La communication et la question de l’universel
p. 103-111
Note de l’éditeur
Reprise du no 10 de la revue Hermès, Espaces publics, traditions et communautés, 1991.
Texte intégral
La communication, c’est l’autre. L’autre tout à la fois différent (il n’a pas les mêmes idées, les mêmes valeurs) et semblable : comme moi, il est capable d’écoute, de compréhension, de raison. Si on insiste, à la suite de Kant, sur cet aspect commun à l’espèce humaine, on peut, en philosophie politique, soutenir l’idée que des procédures adéquates de débats rationnels permettraient l’élaboration de normes universelles (l’auteur parle « d’universel procédural* »). À l’inverse, si on insiste sur l’irréductible altérité qui caractérise les êtres humains, on soutient généralement qu’il ne peut exister de normes rationnelles universelles type « Droit de l’homme ». La recherche d’une telle universalité ne pouvant engendrer que des conflits entre des cultures différentes refusant légitimement de se soumettre à des lois reflétant des valeurs qui ne sont pas les leurs. Dans le texte proposé ici, Anne-Marie Roviello soutient la première thèse, mais en retournant l’argument de ceux qui soutiennent la seconde : le conflit, pour elle, n’est pas une rupture de la communication, mais le premier pas nécessaire dans une longue marche vers le consensus.
E.D.
1On ne peut pas démontrer l’universel. La question est de savoir si c’est là un argument suffisant contre l’universel, et, si non, comment repenser le statut de cet universel. Quelle est la signification de la référence universelle dans les débats sur le sens, et en particulier sur le juste ? Référence incontournable, non pas dans la mesure où il devrait exister un sens ultime, au-delà des sens relatifs, sur lequel les hommes devraient s’accorder, mais dans la mesure où les hommes ne peuvent s’empêcher de viser un tel sens ultime lorsqu’ils débattent entre eux. Les hommes ne s’accordent pas entre eux sur le sens ; du coup, il n’y a plus de critères décisifs qui puissent permettre de convaincre tous les individus concernés lorsqu’il s’agit par exemple d’établir de nouvelles règles de droit.

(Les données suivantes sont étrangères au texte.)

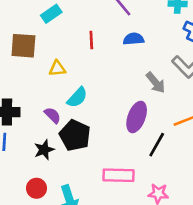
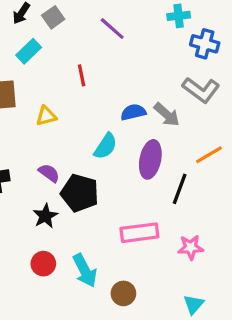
blue semicircle: (134, 39) -> (133, 112), moved
cyan semicircle: (77, 97) -> (106, 146), moved

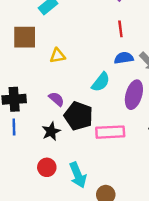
red line: (82, 75) -> (120, 29), moved
pink rectangle: (139, 233) -> (110, 132), moved

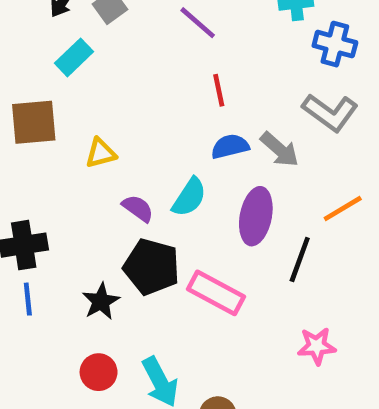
purple semicircle: (56, 99) -> (138, 208), moved
pink rectangle: (110, 132) -> (216, 293), turned 36

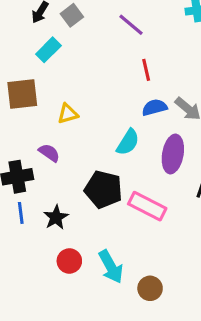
purple semicircle: (138, 208) -> (49, 153), moved
black star: (101, 301) -> (56, 217), moved

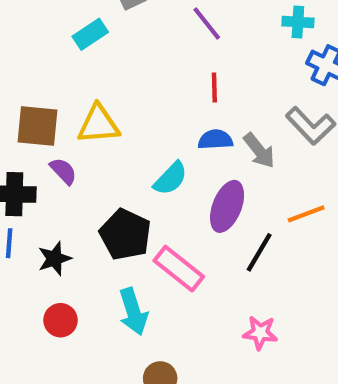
brown square: (22, 94) -> (38, 126), moved
yellow triangle: (68, 114) -> (98, 124), size x1.5
cyan arrow: (111, 267) -> (133, 312), moved

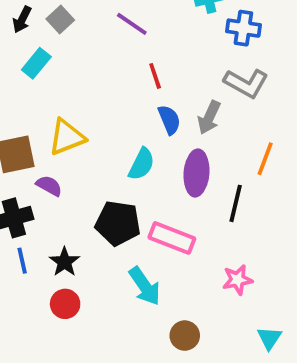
blue semicircle: (215, 140) -> (169, 120), turned 88
gray arrow: (259, 151) -> (209, 117), turned 80
orange line: (306, 214) -> (265, 159), turned -32
red circle: (61, 320) -> (65, 304), moved
pink star: (260, 333) -> (238, 280), moved

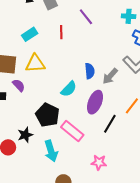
cyan rectangle: (36, 63) -> (30, 34), moved
red line: (155, 76) -> (61, 32), moved
black star: (64, 262) -> (25, 135), moved

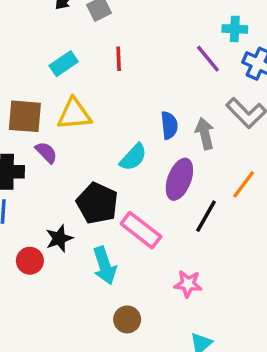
purple line: (86, 17) -> (208, 59), moved
gray arrow: (110, 76) -> (205, 134), turned 126

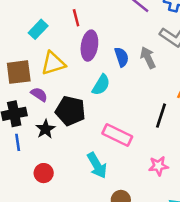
purple ellipse: (179, 179) -> (89, 46), moved
black pentagon: (97, 203) -> (70, 111), moved
black star: (59, 238) -> (45, 129), moved

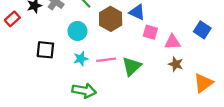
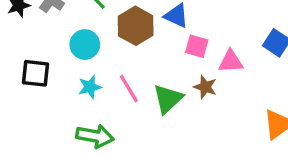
pink line: (106, 60) -> (129, 89), turned 66
brown star: (176, 64) -> (205, 87), moved

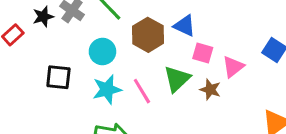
pink triangle: (231, 61) -> (233, 67), turned -35
cyan star: (90, 87) -> (107, 90), size x1.4
green triangle: (168, 99) -> (177, 79), moved

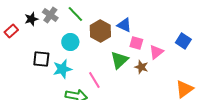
cyan star: (107, 90) -> (62, 69), moved
pink line: (142, 91) -> (94, 80), moved

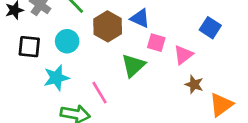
blue square: (183, 41) -> (210, 28), moved
black square: (41, 59) -> (29, 47), moved
brown star: (141, 67) -> (194, 84), moved

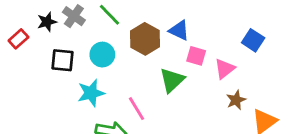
brown star: (194, 84) -> (236, 100), turned 30

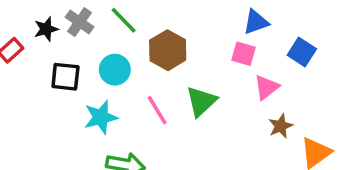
blue triangle: (179, 30) -> (256, 22), moved, turned -45
pink square: (196, 56) -> (244, 54), moved
pink line: (136, 109) -> (157, 110), moved

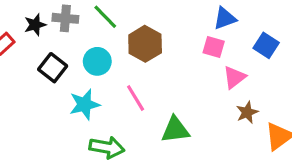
gray cross: (80, 22) -> (65, 18), turned -30
black square: (65, 77) -> (53, 68), turned 32
green triangle: (201, 101) -> (175, 130), moved, turned 36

2Dans Taking Rights Seriously, R. Dworkin1, appliquant un raisonnement kantien, montre qu’arguer de cette indétermination pour dénier tout sens à la référence à l’universel revient à présupposer qu’un jugement ou une proposition ne peuvent être vrais que s’il existe une procédure, au moins en principe, pour démontrer sa vérité de telle manière que toute personne raisonnable doit concéder qu’elle est vraie. La question de l’universel, qui est celle du jugement juste se pose précisément parce qu’il n’y a pas accord factuel mais désaccord, conflit d’opinions, conflit de traditions, conflit entre la tradition et une certaine manière de définir la raison par la critique. D’une façon générale, j’essaierai de montrer que non seulement le conflit n’est pas un argument contre l’universel, mais qu’il est au contraire l’attestation de ce qu’universel « il y a », même si celui-ci se révèle de toute autre manière que comme présence pleine d’un identique à soi.
3Comprendre que nous ne sommes pas d’accord avec l’autre, cela suppose que nous comprenions en quelque sorte l’autre. Le malentendu, comme dirait à peu près Gadamer, n’est possible que parce que nous sommes déjà engagés dans une ouverture compréhensive à l’autre.
Universel et conflit
4Je dirais donc que, paradoxalement, s’il y a conflit, c’est qu’il y a universel. Le particulier d’un point de vue, en l’occurrence le particulier d’une tradition, ne coïncide pas avec lui-même, il ne peut se viser comme particulier qu’en visant un autre qui ne soit pourtant pas un autre radical. Il n’y a pas de malentendu ou de conflit possible entre ma vision du monde et celle d’une mouche.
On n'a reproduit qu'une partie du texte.